* [Instructions to follow]:
Starting at the line that contains "llamado Juan y", copy every line to the end of the material below exactly, and omit the pictures.

* [Records for this exercise]:
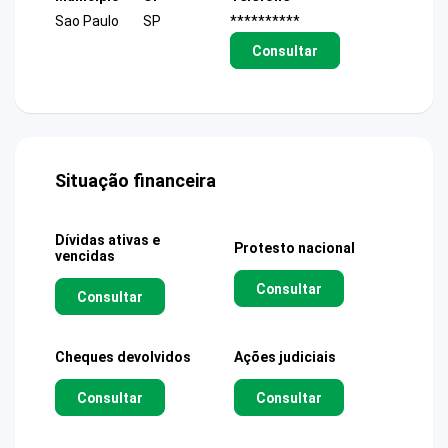
Sao Paulo
SP
**********
Consultar
Situação financeira
Dívidas ativas e
Protesto nacional
vencidas
Consultar
Consultar
Cheques devolvidos
Ações judiciais
Consultar
Consultar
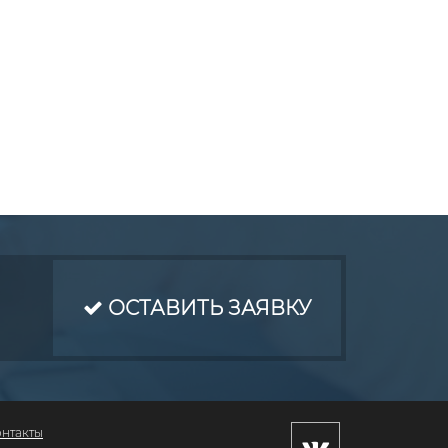
ОСТАВИТЬ ЗАЯВКУ
онтакты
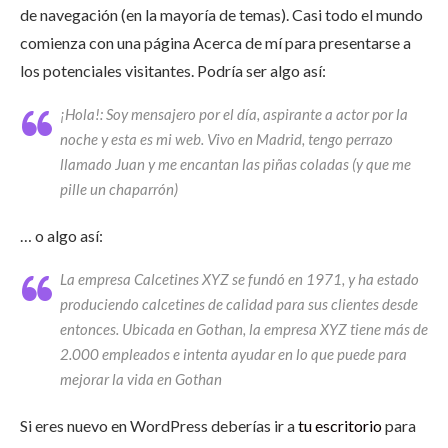
de navegación (en la mayoría de temas). Casi todo el mundo
comienza con una página Acerca de mí para presentarse a
los potenciales visitantes. Podría ser algo así:
¡Hola!: Soy mensajero por el día, aspirante a actor por la
noche y esta es mi web. Vivo en Madrid, tengo perrazo
llamado Juan y me encantan las piñas coladas (y que me
pille un chaparrón)
… o algo así:
La empresa Calcetines XYZ se fundó en 1971, y ha estado
produciendo calcetines de calidad para sus clientes desde
entonces. Ubicada en Gothan, la empresa XYZ tiene más de
2.000 empleados e intenta ayudar en lo que puede para
mejorar la vida en Gothan
Si eres nuevo en WordPress deberías ir a
tu escritorio
para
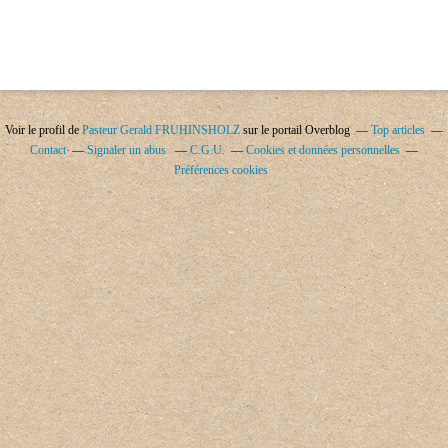
Voir le profil de
Pasteur Gerald FRUHINSHOLZ
sur le portail Overblog
Top articles
Contact
Signaler un abus
C.G.U.
Cookies et données personnelles
Préférences cookies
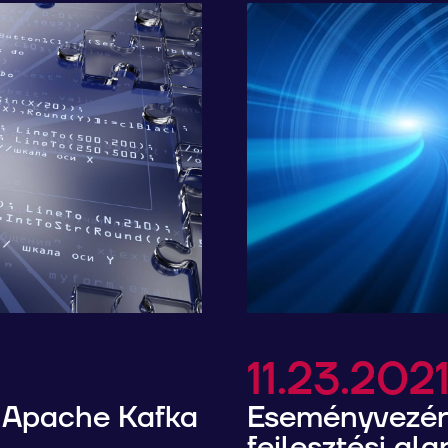
11.23.202
- Apache Kafka
Eseményvezére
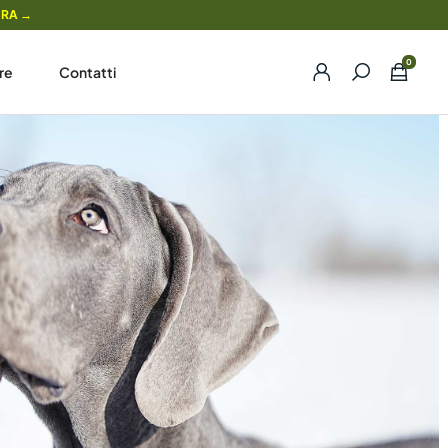
ORA →
re
Contatti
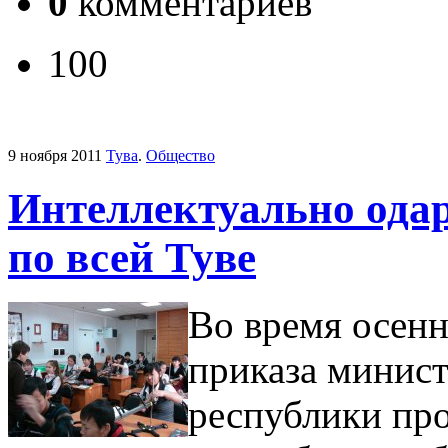
0
комментариев
100
9 ноября 2011
Тува
.
Общество
Интеллектуально одар
по всей Туве
Во время осенн
приказа минист
республики пр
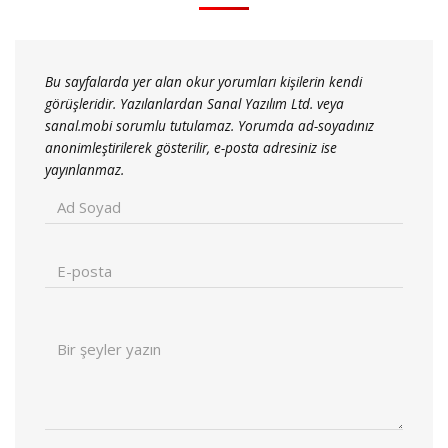
Bu sayfalarda yer alan okur yorumları kişilerin kendi
görüşleridir. Yazılanlardan Sanal Yazılım Ltd. veya
sanal.mobi sorumlu tutulamaz. Yorumda ad-soyadınız
anonimleştirilerek gösterilir, e-posta adresiniz ise
yayınlanmaz.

* [Exercise output]:
llamado Juan y me encantan las piñas coladas (y que me
pille un chaparrón)
… o algo así:
La empresa Calcetines XYZ se fundó en 1971, y ha estado
produciendo calcetines de calidad para sus clientes desde
entonces. Ubicada en Gothan, la empresa XYZ tiene más de
2.000 empleados e intenta ayudar en lo que puede para
mejorar la vida en Gothan
Si eres nuevo en WordPress deberías ir a
tu escritorio
para
Voir le profil de
Pasteur Gerald FRUHINSHOLZ
sur le portail Overblog
Top articles
Contact
Signaler un abus
C.G.U.
Cookies et données personnelles
Préférences cookies
11.23.202
- Apache Kafka
Eseményvezére
ORA →
re
Contatti
0
комментариев
100
9 ноября 2011
Тува
.
Общество
Интеллектуально одар
по всей Туве
Во время осенн
приказа минист
республики пр
Bu sayfalarda yer alan okur yorumları kişilerin kendi
görüşleridir. Yazılanlardan Sanal Yazılım Ltd. veya
sanal.mobi sorumlu tutulamaz. Yorumda ad-soyadınız
anonimleştirilerek gösterilir, e-posta adresiniz ise
yayınlanmaz.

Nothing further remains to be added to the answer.